Operational Verification of Deep Learning–Based Solar Flare Forecasts

Type: Undergraduate
Author(s): Son Hoang Computer Science Robin Chataut Computer Science Chetraj Pandey Computer Science
Advisor(s): Chetraj Pandey Computer Science

Solar flares are among the most significant drivers of space-weather disturbances, motivating ongoing efforts to develop reliable forecasting methods from solar observations. The Solar Dynamics Observatory continuously produces high-resolution full-disk solar imagery used for monitoring solar activity. These observations have enabled substantial progress in machine learning–based flare prediction; however, most models remain confined to research studies, with limited deployment in operational systems that support continuous forecasting and systematic performance validation. This work presents a lightweight operational framework for near-real-time solar flare forecasting built around machine learning models proposed in the literature. The system retrieves full-disk solar imagery from the Helioviewer API, performs automated preprocessing, and generates predictions using a convolutional neural network–based forecasting model.
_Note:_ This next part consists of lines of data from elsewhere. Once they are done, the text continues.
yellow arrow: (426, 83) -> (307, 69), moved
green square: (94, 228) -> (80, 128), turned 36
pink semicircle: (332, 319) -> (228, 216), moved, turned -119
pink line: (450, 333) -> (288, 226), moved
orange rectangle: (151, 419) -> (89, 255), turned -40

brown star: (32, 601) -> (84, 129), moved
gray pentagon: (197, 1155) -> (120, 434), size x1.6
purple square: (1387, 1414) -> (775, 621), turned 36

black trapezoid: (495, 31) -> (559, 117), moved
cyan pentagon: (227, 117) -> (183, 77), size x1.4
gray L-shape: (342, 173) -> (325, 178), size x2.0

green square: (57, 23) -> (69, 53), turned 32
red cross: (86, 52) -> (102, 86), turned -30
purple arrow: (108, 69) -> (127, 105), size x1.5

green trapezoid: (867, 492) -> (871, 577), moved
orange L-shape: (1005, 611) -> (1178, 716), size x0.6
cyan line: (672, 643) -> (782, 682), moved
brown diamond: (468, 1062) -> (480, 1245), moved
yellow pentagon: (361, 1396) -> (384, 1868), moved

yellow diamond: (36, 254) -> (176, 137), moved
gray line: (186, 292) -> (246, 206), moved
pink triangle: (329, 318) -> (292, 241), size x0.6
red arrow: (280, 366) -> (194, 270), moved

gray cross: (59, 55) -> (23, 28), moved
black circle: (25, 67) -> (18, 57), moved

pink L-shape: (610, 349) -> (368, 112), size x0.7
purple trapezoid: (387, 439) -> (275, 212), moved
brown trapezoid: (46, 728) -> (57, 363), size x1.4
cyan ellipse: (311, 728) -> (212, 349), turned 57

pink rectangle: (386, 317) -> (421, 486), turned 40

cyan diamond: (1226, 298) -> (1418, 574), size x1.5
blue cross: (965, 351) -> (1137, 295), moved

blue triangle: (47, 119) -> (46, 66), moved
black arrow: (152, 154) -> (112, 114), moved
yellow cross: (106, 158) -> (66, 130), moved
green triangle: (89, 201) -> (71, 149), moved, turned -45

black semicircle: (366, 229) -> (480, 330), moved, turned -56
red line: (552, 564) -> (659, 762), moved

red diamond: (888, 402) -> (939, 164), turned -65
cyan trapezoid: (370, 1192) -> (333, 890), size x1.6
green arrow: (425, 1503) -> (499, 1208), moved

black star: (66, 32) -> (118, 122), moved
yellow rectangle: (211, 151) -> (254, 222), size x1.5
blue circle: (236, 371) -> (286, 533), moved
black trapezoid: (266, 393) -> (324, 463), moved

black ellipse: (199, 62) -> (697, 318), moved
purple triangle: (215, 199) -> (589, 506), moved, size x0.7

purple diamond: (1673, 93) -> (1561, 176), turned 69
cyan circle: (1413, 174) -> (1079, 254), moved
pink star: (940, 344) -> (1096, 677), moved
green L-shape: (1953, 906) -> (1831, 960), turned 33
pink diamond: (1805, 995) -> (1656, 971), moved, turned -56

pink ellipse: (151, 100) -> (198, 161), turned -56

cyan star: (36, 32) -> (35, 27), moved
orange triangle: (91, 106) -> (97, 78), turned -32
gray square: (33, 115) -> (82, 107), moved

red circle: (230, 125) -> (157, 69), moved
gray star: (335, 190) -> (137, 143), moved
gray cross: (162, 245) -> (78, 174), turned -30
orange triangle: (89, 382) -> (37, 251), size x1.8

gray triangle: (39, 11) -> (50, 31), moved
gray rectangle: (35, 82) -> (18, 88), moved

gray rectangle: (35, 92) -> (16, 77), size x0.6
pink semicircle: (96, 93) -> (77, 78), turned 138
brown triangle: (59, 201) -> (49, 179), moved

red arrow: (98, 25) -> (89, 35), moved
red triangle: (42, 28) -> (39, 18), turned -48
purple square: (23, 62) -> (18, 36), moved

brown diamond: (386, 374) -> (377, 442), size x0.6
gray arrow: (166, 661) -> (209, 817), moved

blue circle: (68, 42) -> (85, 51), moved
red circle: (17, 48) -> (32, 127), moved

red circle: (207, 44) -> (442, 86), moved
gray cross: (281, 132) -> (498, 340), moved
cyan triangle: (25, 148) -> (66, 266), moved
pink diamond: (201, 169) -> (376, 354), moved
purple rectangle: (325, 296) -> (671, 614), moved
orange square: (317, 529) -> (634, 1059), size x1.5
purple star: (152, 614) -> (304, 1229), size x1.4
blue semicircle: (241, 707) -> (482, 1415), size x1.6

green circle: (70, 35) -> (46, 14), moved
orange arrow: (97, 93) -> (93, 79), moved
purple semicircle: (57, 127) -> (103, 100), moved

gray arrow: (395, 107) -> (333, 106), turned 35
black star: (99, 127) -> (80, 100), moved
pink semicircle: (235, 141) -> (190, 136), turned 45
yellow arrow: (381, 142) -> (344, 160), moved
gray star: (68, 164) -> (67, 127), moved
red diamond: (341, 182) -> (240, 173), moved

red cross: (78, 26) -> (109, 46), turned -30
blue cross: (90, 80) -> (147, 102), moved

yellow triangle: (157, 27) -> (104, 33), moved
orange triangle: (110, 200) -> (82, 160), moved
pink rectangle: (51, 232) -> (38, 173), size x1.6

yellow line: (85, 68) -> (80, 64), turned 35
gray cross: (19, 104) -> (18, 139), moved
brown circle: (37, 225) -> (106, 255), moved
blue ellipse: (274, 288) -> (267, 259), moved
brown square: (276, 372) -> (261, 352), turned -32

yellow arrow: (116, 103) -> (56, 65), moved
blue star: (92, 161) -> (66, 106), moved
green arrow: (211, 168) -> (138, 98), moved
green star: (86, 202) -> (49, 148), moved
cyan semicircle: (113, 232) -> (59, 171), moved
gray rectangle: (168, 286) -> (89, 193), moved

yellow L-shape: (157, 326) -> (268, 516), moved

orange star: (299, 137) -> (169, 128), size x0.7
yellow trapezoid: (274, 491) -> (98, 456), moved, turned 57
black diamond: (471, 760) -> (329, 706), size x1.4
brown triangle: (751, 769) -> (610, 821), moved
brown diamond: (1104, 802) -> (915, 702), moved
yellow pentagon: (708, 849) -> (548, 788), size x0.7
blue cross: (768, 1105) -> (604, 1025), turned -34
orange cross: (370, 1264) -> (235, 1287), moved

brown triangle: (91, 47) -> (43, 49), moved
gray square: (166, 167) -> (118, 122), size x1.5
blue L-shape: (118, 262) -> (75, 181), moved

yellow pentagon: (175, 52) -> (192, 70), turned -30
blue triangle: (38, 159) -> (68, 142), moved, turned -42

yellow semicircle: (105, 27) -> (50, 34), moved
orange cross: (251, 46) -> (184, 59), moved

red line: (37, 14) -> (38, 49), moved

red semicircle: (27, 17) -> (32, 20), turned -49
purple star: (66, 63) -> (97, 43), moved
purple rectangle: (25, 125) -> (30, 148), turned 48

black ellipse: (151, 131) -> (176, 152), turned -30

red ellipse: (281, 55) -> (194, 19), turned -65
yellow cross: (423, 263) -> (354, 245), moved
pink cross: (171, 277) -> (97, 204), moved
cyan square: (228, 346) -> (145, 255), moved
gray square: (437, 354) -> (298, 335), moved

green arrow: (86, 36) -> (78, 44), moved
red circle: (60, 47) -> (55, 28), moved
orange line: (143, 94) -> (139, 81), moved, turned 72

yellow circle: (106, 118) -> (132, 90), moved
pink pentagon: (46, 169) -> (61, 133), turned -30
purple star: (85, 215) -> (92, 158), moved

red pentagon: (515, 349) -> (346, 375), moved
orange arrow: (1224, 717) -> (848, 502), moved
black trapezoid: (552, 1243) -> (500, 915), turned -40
Predictions and corresponding observations are stored to enable periodic forecast verification using standard performance metrics, allowing model performance to be monitored over time and potential prediction drift to be identified. The framework is implemented as an interactive application using Streamlit, providing an integrated interface for automated data ingestion, near-real-time inference, and ongoing model evaluation. The proposed system enables continuous monitoring of solar flare forecasts while providing a practical framework for tracking model performance and detecting prediction drift in operational settings.